How should be analyse, or categorise, ‘The Journey’? We could interpret this symbolic and open-ended poem as about a mid-life crisis (it is ‘already late’, remember: suggesting that the person addressed is not in the first flush of youth), and more specifically, as a poem about a woman, a wife and perhaps even a mother, leaving behind the selfish needs of others and seeking self-determination and, indeed, self-salvation.

We say ‘woman’ not just because the poet, Mary Oliver, was herself female and often wrote about women’s lives, including her own; but Mary Oliver Selected Poems Cover

because those ‘voices’ which demand that the person in the poem ‘mend’ their lives are immediately interpreted, or decoded, in our minds as children’s voices (and perhaps a husband’s, too).

And yet perhaps it would be a mistake to limit the poem in such a way, and suggest it is about a dissatisfied wife and mother who has lost her sense of identity as she has put others first ahead of herself for many years. ‘Mother’, in particular, brings problems given the actions of the person in the poem (of which more below), but even identifying the person as a woman restricts its broader message.

And in this connection, it is worth noting that Oliver’s mode in this poem – having a genderless speaker address a genderless ‘you’ through use of the second-person mode of address – keeps us in the dark about the identities, and genders, of both speaker and addressee.

What we can say, however, is that there is every reason to think that speaker and addressee, whichever gender they might be, are the same person: the speaker is addressing herself, following her long journey towards self-discovery (or rediscovery). This analysis of the poem makes sense when we bear in mind the moment when the speaker tells us that this journeywoman (or man) stopped hearing the selfish voices of those she’d (or he’d) left behind and instead heard his (or her) own voice. The poem, then, is an extension of this dialogue: the journeyperson speaking to themselves following their journey (back) towards themselves.

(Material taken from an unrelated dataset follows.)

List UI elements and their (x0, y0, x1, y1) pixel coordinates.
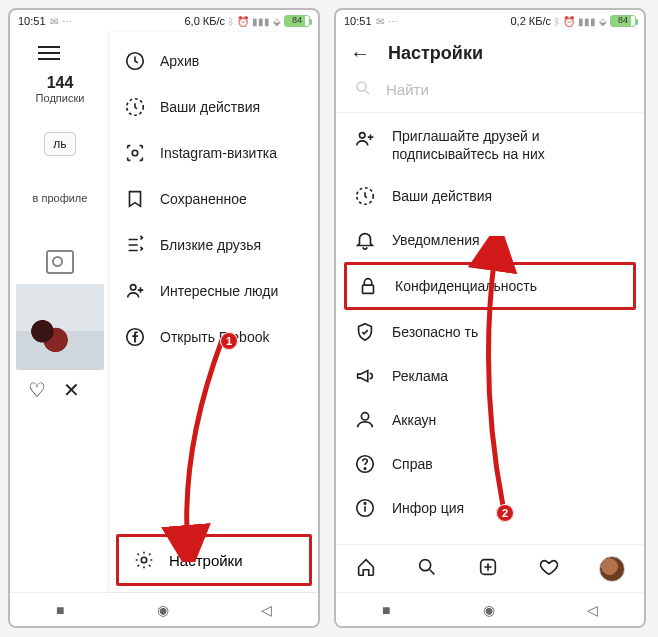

In the last analysis, then, ‘The Journey’ is a poem about leaving one’s past behind and rediscovering one’s own self, who one really is. And yet if we assume that the speaker/addressee is an adult (in the middle of their life) and the voices they leave behind include those of their children, are we meant to embrace this, or wonder whether such an act of abnegation of one’s duties in the quest for self-discovery is a step too far? Perhaps this is where assumptions about the figure in the poem turn on whether we see them as a frustrated parent walking out on their family duties or, for instance, someone who has merely quit their job and escaped form an oppressive relationship, breaking out on their own.

Put simply, then, ‘The Journey’ is a poem whose message, whilst clear enough, raises some interesting questions. Is it always right to give up on one’s responsibilities to others when we feel they are holding us back? Does it depend on whether they are literally dependent on us, or merely exploiting us, and refusing to give anything back (that one-way ‘mend my life!’ is revealing, certainly, and perhaps is easier to attribute to a selfish partner than to young children, whose lives don’t need ‘mending’ but rather shaping or directing).

‘The Journey’: form

‘The Journey’ comprises one single stanza composed in free verse. Oliver’s use of free verse – no regular rhyme scheme, rhythm or metre, and irregular line lengths – mirrors the journey undertaken by the person in the poem, who is uncertain where their quest of self-discovery will lead, and whose undertaking of such a journey is beset by initial doubts and obstacles.